I’ve got a list of blog posts I want to write, and notes on stories I’d like to tell. It would be neat if I could make some progress on that in 2023.
Shipping Lockbox
I’ve had an authentication system evolving in my brain since 2014, slowly building up understanding and opinions of the design space. I’ve written lots and lots of iterations of the software to various states of completion, and think I’ve finally landed on one I’m happy with. I’d really like it if I could actually ship a release of it in 2023.
It would be nice to have something to show for all that thinking and experimenting, but it would also unblock a lot of other projects that I want to do. Turns out almost everything needs authentication, so every project ends up scheduled into the imaginary “when I finish the auth system” part of the roadmap.
Finding Another Way To Support Our Local Queer Community
With our departure from the local Pride non-profit, I’m back to feeling like I’m not doing enough for our local queer community. I have some thoughts on what it may look like that I’m not ready to share yet, but whatever form it takes, I’d like to find another way to support that community.
More Home Improvement
I’ve stared into the abyss and am now the abyss domain expert.
We’ve got a long list of home improvement projects we’d like to do. I think gutters and a paint job are the big ones on this year’s todo list, but who knows.
Houses, man. They’re as bad at being done as software is, I gotta tell you. They have fewer bugs if you do it right, though.
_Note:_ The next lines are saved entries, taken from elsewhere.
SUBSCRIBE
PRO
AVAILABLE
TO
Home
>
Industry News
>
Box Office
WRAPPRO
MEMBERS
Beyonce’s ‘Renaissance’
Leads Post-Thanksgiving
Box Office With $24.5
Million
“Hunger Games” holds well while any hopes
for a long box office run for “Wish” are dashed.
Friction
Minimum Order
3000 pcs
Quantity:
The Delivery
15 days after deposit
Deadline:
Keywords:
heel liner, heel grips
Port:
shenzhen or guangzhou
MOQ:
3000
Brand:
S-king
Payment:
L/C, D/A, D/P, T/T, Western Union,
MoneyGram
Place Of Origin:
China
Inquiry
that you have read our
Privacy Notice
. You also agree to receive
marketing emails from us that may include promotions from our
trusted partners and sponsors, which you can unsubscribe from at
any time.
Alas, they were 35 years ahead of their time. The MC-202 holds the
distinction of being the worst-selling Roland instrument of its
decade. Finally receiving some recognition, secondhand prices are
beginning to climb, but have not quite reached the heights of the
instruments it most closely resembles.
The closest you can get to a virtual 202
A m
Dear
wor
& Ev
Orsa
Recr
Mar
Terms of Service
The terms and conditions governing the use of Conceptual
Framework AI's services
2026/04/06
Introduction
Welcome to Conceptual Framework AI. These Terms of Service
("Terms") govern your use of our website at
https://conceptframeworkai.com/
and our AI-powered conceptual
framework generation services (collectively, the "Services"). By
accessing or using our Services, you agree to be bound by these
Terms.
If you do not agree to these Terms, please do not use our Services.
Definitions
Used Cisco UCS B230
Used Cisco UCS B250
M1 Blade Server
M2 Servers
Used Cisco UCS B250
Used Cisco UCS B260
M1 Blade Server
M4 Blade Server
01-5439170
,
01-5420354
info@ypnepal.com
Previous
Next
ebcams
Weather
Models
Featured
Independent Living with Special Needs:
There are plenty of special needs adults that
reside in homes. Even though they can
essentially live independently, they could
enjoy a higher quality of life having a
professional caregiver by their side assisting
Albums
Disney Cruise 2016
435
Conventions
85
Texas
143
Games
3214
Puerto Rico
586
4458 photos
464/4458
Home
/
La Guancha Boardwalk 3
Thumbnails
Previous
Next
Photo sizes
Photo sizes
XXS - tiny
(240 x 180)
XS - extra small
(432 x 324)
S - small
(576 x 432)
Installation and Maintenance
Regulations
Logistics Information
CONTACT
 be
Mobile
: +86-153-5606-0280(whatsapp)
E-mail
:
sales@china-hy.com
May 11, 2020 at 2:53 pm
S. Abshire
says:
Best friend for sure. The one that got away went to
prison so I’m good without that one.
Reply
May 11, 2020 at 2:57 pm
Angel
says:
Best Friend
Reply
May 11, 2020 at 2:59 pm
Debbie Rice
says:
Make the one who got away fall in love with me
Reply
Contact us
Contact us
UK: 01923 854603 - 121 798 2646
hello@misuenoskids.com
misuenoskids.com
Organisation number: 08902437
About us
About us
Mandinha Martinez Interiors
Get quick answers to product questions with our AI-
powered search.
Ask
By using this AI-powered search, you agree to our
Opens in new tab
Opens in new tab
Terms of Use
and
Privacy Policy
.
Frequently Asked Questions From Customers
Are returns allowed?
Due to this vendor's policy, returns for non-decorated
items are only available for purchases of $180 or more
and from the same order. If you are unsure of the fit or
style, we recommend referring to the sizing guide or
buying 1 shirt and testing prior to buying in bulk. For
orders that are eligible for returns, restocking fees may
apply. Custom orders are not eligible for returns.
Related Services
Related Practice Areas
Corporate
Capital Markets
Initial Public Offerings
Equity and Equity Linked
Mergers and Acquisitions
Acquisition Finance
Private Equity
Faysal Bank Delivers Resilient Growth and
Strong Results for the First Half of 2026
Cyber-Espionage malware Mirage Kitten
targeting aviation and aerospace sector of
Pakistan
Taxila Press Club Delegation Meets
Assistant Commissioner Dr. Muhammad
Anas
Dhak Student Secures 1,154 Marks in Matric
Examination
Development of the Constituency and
Continue To Grow Into My Role At LaunchDarkly
With a year of foundation-building behind us, I’m really hopeful about this next year at LaunchDarkly. I’m hoping I can start to feel more like a force-multiplier.
Don’t get me wrong, I feel like I’m doing good work, and I even feel like I’m helping those around me. But with more domain knowledge and more confidence, I feel like I can do even more. Almost like I’ve got my own oxygen mask on now; I’m excited to see what it looks like when I can help others with theirs.
Feels like some cool stuff is in our future.